ArtSeen
Lutz Bacher: ODO
RATIO 3, SAN FRANCISCO | OCTOBER 31 – DECEMBER 13, 2008
Lutz Bacher, the Berkeley-based artist who has been working in a conceptual idiom for the last forty years, is the subject of two major museum retrospectives, one currently at the Contemporary Art Museum of St. Louis, and one upcoming next year at P.S.1. Her work is also on display this month in San Francisco at Ratio 3, a Mission gallery under the direction of Chris Perez.

The show at Ratio 3 is an outlier to these auspicious institutional exhibitions and it reinforces the themes of expropriation, defamiliarization, and tactical humor that thread themselves throughout Bacher’s career.
On arrival, viewers awkwardly walk through an overhead projector’s beam of artist’s thank-yous. (They also have the chance to take a poster that features the exhibition’s press release, a recipe for butterscotch pudding.) Further in, a sequence of digital pop-shots loop around the gallery’s walls at eye level while four video projectors blast sound and picture above and on top of the printouts. In the gallery’s back room, “Big Boy”, an adult-sized replica of a soft, anatomically-correct male doll used to evaluate abused children, lies on a work table wrapped in plastic storage sheeting.
The viewer feasts on a smörgåsbord of images culled from the artist’s private stash: aliens and Star Trek characters; animals doing human things; piles of garbage; celebrities; camouflage; Warhol; trolls; Santa Claus; misspelled menu boards; people without pants; Bacher’s gallerists; patrons looking at Bacher’s exhibition in St. Louis. Videos project content structured in a similarly entropic fashion: marbelized paper doing a digital melt; Stevie Wonder performing at the DNC; a turkey gets trussed to the tune of Johnny Cash; guys shooting guns; “Who Would Jesus Bomb?”; a view shot from the lap of the driver.
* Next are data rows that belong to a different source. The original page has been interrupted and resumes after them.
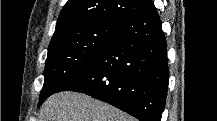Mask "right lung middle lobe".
<instances>
[{
    "label": "right lung middle lobe",
    "mask_w": 217,
    "mask_h": 121,
    "mask_svg": "<svg viewBox=\"0 0 217 121\" xmlns=\"http://www.w3.org/2000/svg\"><path fill=\"white\" fill-rule=\"evenodd\" d=\"M126 22L98 19L78 24L50 42L39 105L90 65Z\"/></svg>",
    "instance_id": "1"
}]
</instances>
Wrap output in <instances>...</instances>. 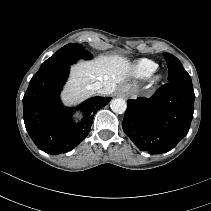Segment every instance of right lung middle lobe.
Masks as SVG:
<instances>
[{
  "label": "right lung middle lobe",
  "instance_id": "right-lung-middle-lobe-1",
  "mask_svg": "<svg viewBox=\"0 0 211 211\" xmlns=\"http://www.w3.org/2000/svg\"><path fill=\"white\" fill-rule=\"evenodd\" d=\"M91 54L79 44H67L59 49L53 56L47 59L40 67L38 72L48 69L69 66L78 59H90Z\"/></svg>",
  "mask_w": 211,
  "mask_h": 211
}]
</instances>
It’s all here—the detritus of Americana, vague sexual weirdness, cosmic sensationalism, and the people and activities in Bacher’s daily life. Clues to apparently meaningful sub-narratives (why so many pictures of Lia Gangitano?) come off as red herrings. Images accessed in the public domain are redistributed into the artist’s private use while the artist’s private images are put on public display. On equal turf here, these disparate sources are consumed by the viewer and reflect whatever scrutiny is projected onto them.
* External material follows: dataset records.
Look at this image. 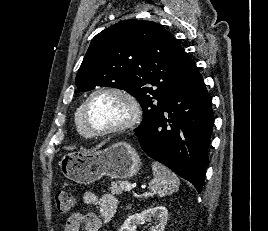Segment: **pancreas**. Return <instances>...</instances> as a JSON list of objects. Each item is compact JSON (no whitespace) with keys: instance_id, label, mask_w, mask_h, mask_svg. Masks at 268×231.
Segmentation results:
<instances>
[{"instance_id":"cf45deb5","label":"pancreas","mask_w":268,"mask_h":231,"mask_svg":"<svg viewBox=\"0 0 268 231\" xmlns=\"http://www.w3.org/2000/svg\"><path fill=\"white\" fill-rule=\"evenodd\" d=\"M126 184L123 182H112L111 186L109 187V189L111 190L112 194H122V192L125 190Z\"/></svg>"}]
</instances>
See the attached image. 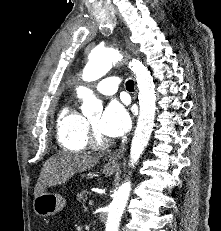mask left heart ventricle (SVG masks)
<instances>
[{
    "label": "left heart ventricle",
    "instance_id": "obj_1",
    "mask_svg": "<svg viewBox=\"0 0 221 231\" xmlns=\"http://www.w3.org/2000/svg\"><path fill=\"white\" fill-rule=\"evenodd\" d=\"M99 120H100V116H95L91 119H89V122L92 124V126L99 132L98 130V123H99Z\"/></svg>",
    "mask_w": 221,
    "mask_h": 231
}]
</instances>
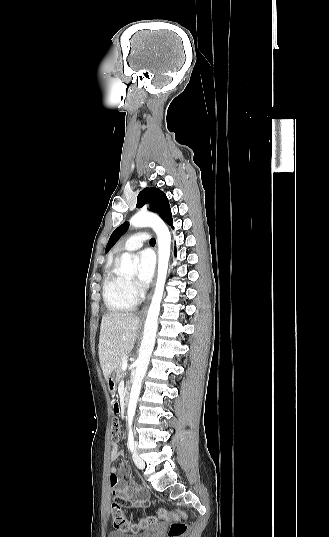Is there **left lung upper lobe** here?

The work comes off as an anarchic, closed circuit that deliberately precludes categorization—postmodern identity fracture with a grin and a poke. It’s a trickster attitude on display here, one related in spirit more to Beckett’s absurd minimalism and Bruce Nauman’s existential wit (perhaps deliberately indicated in the use of the sound portion from Nauman’s “Get Out Of My Mind, Get Out Of This Room” in St. Louis) than to a Brechtian social experiment.
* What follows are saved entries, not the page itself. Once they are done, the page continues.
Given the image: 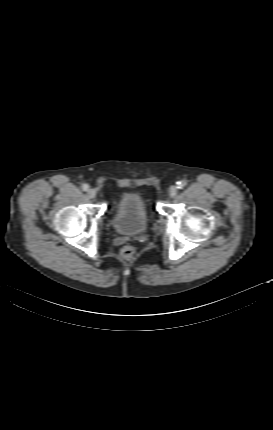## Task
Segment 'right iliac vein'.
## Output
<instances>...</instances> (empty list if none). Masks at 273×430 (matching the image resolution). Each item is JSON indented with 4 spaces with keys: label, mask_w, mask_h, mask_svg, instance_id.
<instances>
[{
    "label": "right iliac vein",
    "mask_w": 273,
    "mask_h": 430,
    "mask_svg": "<svg viewBox=\"0 0 273 430\" xmlns=\"http://www.w3.org/2000/svg\"><path fill=\"white\" fill-rule=\"evenodd\" d=\"M87 195H88V197L89 198H94L95 196H96V190L95 189H89L88 191H87Z\"/></svg>",
    "instance_id": "right-iliac-vein-1"
}]
</instances>
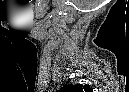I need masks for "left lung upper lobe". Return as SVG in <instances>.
Here are the masks:
<instances>
[{
	"mask_svg": "<svg viewBox=\"0 0 129 92\" xmlns=\"http://www.w3.org/2000/svg\"><path fill=\"white\" fill-rule=\"evenodd\" d=\"M90 92L91 90L87 86H82L81 84L78 85H69L63 87L60 92Z\"/></svg>",
	"mask_w": 129,
	"mask_h": 92,
	"instance_id": "5c2ea615",
	"label": "left lung upper lobe"
}]
</instances>
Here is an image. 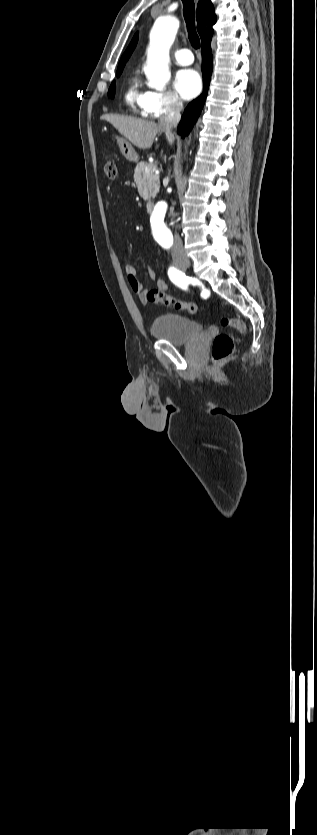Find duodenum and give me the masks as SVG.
<instances>
[{
    "label": "duodenum",
    "mask_w": 317,
    "mask_h": 835,
    "mask_svg": "<svg viewBox=\"0 0 317 835\" xmlns=\"http://www.w3.org/2000/svg\"><path fill=\"white\" fill-rule=\"evenodd\" d=\"M154 204H155L154 201H151V200L148 201L147 204H146V210L148 212H152L153 208H154Z\"/></svg>",
    "instance_id": "410a0bca"
}]
</instances>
Despite the hilarity and emotional squalor present in many of these images, the overall gesture is flat and observational—channeling the show’s titular Odo, a character from Star Trek: Deep Space Nine whose name, in interstellar language, means “nothing.” The absence of the artist’s guiding hand may be alienating, but it’s not ill-natured. In a way, the show is a terrific entry into some of the difficult questions posed by conceptualism: why am I looking at this, and what makes this art? The questions are posed, but not forced; Bacher wants to play, but she makes no demands—we’re free to take the goods or leave them on the shelf.